Scheduling construction projects requires managerial expertise that contractors often lack and architects routinely spurn. This important pre-construction practice saw dramatic change in the 1960s with the emergence of the Critical Path Method (CPM). Still in use today, CPM was originally developed by the DuPont Corporation to schedule and estimate costs for complex research and development projects. It helps schedulers determine which tasks are most critical, thus making it easier to assess and respond to delays as they arise. Its primary innovation was a graphical system of task mapping called an arrow diagram. More than a mere schedule, these diagrams show the “logical flow” of a project. The eponymous critical path, traced from one key task to the next, reveals the total time expected to complete the project.
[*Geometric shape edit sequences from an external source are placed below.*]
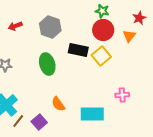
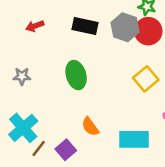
gray hexagon: (50, 27) -> (125, 27), moved
black rectangle: (78, 50) -> (85, 26), moved
yellow square: (101, 56) -> (146, 79), moved

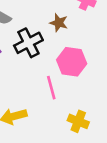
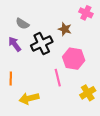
yellow cross: (78, 121) -> (88, 93), moved, turned 35

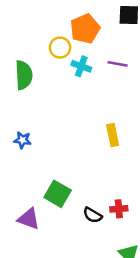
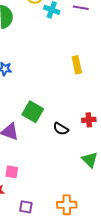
red cross: (119, 209) -> (89, 120), moved

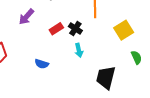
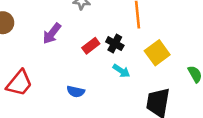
yellow square: (124, 30) -> (157, 53), moved
cyan arrow: (79, 50) -> (121, 71), turned -40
By the mid-1960s general contractors, architects, and particularly construction managers had adopted CPM as an effective means to coordinate and schedule projects. The method’s computerization in the late 1960s quickly put architects on the outside looking in as numerical outputs replaced graphical. Absent arrow diagrams and with its capacity to visualize “logical flow” gone, interest in CPM waned among all but the most specialized project managers. CPM’s story raises important questions for an architectural history of pre-construction. To what extent do architects’ graphical sensibilities predispose them to view management tasks as unworthy of their attention? Is it logical or ludicrous that critical procedures like construction scheduling find themselves exiled from architectural practice?

Brochure advertising the services of McKee Berger Mansueto, Inc., a specialist in construction management using the Critical Path Method, ca. 1967.